The USC Andrew and Erna Viterbi School of Engineering USC Signal and Image Processing Institute USC Ming Hsieh Department of Electrical and Computer Engineering University of Southern California

Technical Report USC-IPI-680

“Image Restoration by Spline Functions”

by Mohammad Javad Peyrovian

August 1976

Spline functions, because of their highly desirable interpolating and approximating characteristics, are used as a potential alternative to the conventional pulse approximation method in digital image processing. For uniformly spaced knots, a class of spline functions called B-splines has the useful properties of shift invariance, positiveness, and convolutional and local basis properties. These are exploited in image processing for linear incoherent image systems.

The problem of image degradation in a linear imaging system is described by a superposition integral. For simulation of degradation and restoration by means of a digital computer, the continuous imaging model must be discretized. Thus, a theoretical and experimental study of quadrature formulate, particularly monospline and best quadrature formulae in the sense of Sard, is presented. It is shown that a good choice of degree for a monospline highly depends on the frequency content of the integrand, and in most cases, a cubic monospline generates less error than the pulse approximation method and Newton-Cotes quadrature formulae.

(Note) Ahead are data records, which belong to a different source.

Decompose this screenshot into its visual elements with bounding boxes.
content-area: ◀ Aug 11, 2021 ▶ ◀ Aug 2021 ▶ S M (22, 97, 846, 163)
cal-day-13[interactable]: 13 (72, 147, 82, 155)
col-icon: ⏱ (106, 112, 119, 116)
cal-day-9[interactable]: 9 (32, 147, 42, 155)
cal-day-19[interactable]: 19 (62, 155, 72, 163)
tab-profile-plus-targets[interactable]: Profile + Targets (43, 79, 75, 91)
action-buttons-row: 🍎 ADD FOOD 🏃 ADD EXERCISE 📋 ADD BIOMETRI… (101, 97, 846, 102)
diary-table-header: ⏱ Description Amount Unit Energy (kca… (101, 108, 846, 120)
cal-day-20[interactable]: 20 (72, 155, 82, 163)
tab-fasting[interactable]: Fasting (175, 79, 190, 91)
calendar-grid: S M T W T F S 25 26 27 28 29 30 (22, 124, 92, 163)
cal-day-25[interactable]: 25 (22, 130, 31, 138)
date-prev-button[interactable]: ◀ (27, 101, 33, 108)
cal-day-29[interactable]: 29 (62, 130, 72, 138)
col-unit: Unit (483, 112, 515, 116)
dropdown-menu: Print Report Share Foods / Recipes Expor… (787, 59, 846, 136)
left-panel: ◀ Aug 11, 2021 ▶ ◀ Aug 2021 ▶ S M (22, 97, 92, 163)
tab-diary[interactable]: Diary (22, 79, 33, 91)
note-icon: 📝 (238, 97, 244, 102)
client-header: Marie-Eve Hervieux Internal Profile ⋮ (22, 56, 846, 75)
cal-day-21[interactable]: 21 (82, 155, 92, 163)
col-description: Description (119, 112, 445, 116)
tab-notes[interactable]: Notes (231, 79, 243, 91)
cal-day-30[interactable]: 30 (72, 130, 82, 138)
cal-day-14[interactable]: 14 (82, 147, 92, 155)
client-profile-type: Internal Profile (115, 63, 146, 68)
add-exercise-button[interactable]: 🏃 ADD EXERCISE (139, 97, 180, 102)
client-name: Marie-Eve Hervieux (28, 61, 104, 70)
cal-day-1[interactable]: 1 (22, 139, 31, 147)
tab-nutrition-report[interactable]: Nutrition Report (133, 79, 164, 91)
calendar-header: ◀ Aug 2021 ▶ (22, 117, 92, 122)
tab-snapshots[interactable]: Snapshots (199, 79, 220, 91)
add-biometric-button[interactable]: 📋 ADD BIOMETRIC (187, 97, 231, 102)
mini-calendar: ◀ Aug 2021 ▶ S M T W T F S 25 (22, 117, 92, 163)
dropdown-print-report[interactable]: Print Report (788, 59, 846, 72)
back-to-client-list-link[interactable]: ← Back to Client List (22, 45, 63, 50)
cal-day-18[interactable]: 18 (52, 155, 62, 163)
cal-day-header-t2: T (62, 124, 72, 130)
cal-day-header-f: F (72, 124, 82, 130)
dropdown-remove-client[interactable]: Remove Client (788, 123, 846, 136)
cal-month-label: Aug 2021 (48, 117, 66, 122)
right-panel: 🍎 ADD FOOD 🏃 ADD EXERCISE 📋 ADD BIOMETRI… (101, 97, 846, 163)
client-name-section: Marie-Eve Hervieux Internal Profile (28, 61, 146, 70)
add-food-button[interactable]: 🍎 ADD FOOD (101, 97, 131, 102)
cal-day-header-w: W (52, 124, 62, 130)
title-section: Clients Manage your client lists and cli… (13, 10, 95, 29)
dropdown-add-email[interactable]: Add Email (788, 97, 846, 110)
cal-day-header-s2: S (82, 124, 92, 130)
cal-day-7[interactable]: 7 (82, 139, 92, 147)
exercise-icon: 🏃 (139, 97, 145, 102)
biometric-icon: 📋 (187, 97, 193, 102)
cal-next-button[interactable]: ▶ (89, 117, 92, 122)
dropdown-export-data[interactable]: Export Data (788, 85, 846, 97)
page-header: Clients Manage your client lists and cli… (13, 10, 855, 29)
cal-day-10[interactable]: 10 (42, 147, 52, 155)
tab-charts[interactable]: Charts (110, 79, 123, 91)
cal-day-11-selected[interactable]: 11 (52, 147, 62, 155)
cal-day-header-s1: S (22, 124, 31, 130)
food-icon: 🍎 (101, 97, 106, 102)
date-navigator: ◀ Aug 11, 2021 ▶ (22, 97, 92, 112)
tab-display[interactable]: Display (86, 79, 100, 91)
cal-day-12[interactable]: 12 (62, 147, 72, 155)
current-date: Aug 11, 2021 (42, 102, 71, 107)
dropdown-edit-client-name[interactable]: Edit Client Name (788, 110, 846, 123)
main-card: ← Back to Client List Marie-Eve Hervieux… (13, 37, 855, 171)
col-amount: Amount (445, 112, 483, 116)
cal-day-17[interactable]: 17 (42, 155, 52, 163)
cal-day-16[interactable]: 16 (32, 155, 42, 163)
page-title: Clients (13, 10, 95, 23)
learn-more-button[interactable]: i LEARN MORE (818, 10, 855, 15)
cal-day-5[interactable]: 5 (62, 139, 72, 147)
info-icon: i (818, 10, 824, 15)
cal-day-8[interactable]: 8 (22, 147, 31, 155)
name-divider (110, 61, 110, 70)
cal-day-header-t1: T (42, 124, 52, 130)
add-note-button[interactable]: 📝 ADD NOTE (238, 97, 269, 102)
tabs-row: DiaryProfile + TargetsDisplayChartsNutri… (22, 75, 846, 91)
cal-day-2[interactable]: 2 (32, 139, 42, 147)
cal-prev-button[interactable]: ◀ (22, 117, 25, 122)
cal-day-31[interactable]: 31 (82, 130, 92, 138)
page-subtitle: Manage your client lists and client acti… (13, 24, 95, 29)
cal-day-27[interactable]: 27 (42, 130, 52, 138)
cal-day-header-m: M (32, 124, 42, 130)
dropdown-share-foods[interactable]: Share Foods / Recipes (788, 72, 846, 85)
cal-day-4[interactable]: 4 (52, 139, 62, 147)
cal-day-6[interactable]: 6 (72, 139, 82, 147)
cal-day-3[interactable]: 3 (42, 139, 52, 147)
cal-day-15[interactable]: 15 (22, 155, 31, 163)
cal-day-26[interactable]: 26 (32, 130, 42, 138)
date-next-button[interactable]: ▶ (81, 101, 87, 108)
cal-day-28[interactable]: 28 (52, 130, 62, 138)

In space-invariant imaging systems, the object and point-spread function are represented by B-splines of degrees m and n. Exploiting the convolutional property, the deterministic part of the blurred image is a spline function of degree m+n+1. A minimum norm principle leading to pseudo-inversion is used for the restoration of space-variant degradations and underdetermined and overdetermined models. Space-variant point-spread functions that describe astigmatism and curvature-of-field are derived and coordinate transformations are applied to reduce the dimensionality. The singular-value-decomposition technique is used for solution of the simplified equations.

For noisy blurred images, a controllable smoothing criteria based on the locally variable statistics and minimization of the second derivative is defined, and the corresponding filter, applicable to both space-variant and space-invariant degradations, is obtained. The parameters of the filter determine the local smoothing window and overall extent of smoothing, and thus the trade-off between resolution and smoothing is controllable in a spatially non-stationary manner. Since the matrices of this filter are banded circular or Toeplitz, efficient algorithms are used for matrix manipulations.